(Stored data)

※ ※ ※

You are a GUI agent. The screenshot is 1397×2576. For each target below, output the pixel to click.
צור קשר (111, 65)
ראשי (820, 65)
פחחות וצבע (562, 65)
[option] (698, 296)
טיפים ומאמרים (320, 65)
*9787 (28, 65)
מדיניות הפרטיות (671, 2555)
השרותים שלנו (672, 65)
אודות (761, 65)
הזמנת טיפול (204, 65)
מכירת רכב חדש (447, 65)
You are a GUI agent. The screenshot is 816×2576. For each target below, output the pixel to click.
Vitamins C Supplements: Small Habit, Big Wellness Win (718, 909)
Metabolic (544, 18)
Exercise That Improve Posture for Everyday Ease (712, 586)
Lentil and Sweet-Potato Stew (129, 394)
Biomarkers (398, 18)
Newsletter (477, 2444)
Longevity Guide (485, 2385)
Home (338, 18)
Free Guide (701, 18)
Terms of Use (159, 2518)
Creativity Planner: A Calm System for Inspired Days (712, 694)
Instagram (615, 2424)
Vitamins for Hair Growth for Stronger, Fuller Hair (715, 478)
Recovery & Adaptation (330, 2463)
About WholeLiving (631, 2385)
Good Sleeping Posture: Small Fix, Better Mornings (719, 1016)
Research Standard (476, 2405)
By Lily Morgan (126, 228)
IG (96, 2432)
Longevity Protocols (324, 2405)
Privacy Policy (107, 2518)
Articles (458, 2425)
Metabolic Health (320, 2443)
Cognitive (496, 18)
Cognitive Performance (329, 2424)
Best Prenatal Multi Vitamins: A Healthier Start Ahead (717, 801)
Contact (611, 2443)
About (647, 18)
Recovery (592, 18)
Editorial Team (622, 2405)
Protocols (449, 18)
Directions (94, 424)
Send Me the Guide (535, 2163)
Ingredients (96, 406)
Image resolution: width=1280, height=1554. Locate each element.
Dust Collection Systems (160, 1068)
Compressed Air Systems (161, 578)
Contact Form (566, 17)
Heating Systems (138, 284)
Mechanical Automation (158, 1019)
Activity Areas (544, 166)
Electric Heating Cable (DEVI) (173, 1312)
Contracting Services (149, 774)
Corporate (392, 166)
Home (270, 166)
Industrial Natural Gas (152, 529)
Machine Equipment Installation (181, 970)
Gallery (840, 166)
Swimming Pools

※ ※ ※

## What to produce:
Print only the lines from the top of the data above down to the line holding "Protocols (449, 18)", inclusive.

## Exercise result:
You are a GUI agent. The screenshot is 1397×2576. For each target below, output the pixel to click.
צור קשר (111, 65)
ראשי (820, 65)
פחחות וצבע (562, 65)
[option] (698, 296)
טיפים ומאמרים (320, 65)
*9787 (28, 65)
מדיניות הפרטיות (671, 2555)
השרותים שלנו (672, 65)
אודות (761, 65)
הזמנת טיפול (204, 65)
מכירת רכב חדש (447, 65)
You are a GUI agent. The screenshot is 816×2576. For each target below, output the pixel to click.
Vitamins C Supplements: Small Habit, Big Wellness Win (718, 909)
Metabolic (544, 18)
Exercise That Improve Posture for Everyday Ease (712, 586)
Lentil and Sweet-Potato Stew (129, 394)
Biomarkers (398, 18)
Newsletter (477, 2444)
Longevity Guide (485, 2385)
Home (338, 18)
Free Guide (701, 18)
Terms of Use (159, 2518)
Creativity Planner: A Calm System for Inspired Days (712, 694)
Instagram (615, 2424)
Vitamins for Hair Growth for Stronger, Fuller Hair (715, 478)
Recovery & Adaptation (330, 2463)
About WholeLiving (631, 2385)
Good Sleeping Posture: Small Fix, Better Mornings (719, 1016)
Research Standard (476, 2405)
By Lily Morgan (126, 228)
IG (96, 2432)
Longevity Protocols (324, 2405)
Privacy Policy (107, 2518)
Articles (458, 2425)
Metabolic Health (320, 2443)
Cognitive (496, 18)
Cognitive Performance (329, 2424)
Best Prenatal Multi Vitamins: A Healthier Start Ahead (717, 801)
Contact (611, 2443)
About (647, 18)
Recovery (592, 18)
Editorial Team (622, 2405)
Protocols (449, 18)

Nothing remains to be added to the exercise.